» ACTIVITY: Report all lines of the data below that hold the word "instances".

(Saved data entries)
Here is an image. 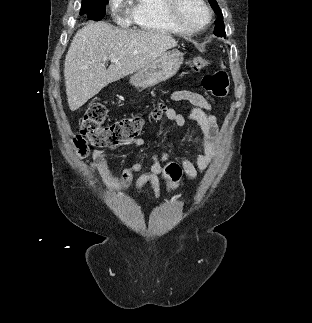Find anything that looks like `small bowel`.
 I'll use <instances>...</instances> for the list:
<instances>
[{"instance_id":"1","label":"small bowel","mask_w":312,"mask_h":323,"mask_svg":"<svg viewBox=\"0 0 312 323\" xmlns=\"http://www.w3.org/2000/svg\"><path fill=\"white\" fill-rule=\"evenodd\" d=\"M170 97L173 102L189 103L193 107L185 114L176 111L172 107H168L164 111L165 118L180 128L189 122H193L198 126L201 134L200 146L197 148L196 163H192L184 156H181L179 160V164H182L184 167L185 175L193 180L207 169L218 150V124L217 118L213 113L216 101L205 91L195 92L186 89L175 90L171 93ZM127 144L137 149L145 145V140L137 137L129 140ZM164 164H171L169 163L168 152L153 154L147 170L136 179L134 184L135 189H140L144 184L150 183L155 197L159 198L160 175L161 171H163ZM89 165L92 170L102 176L106 187L115 190H122L129 187L133 175L145 167L142 163L136 162L126 168L119 178L115 177L110 171L107 152L101 149L93 151Z\"/></svg>"}]
</instances>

» SOLUTION TO THIS PROBLEM:
 I'll use <instances>...</instances> for the list:
<instances>
</instances>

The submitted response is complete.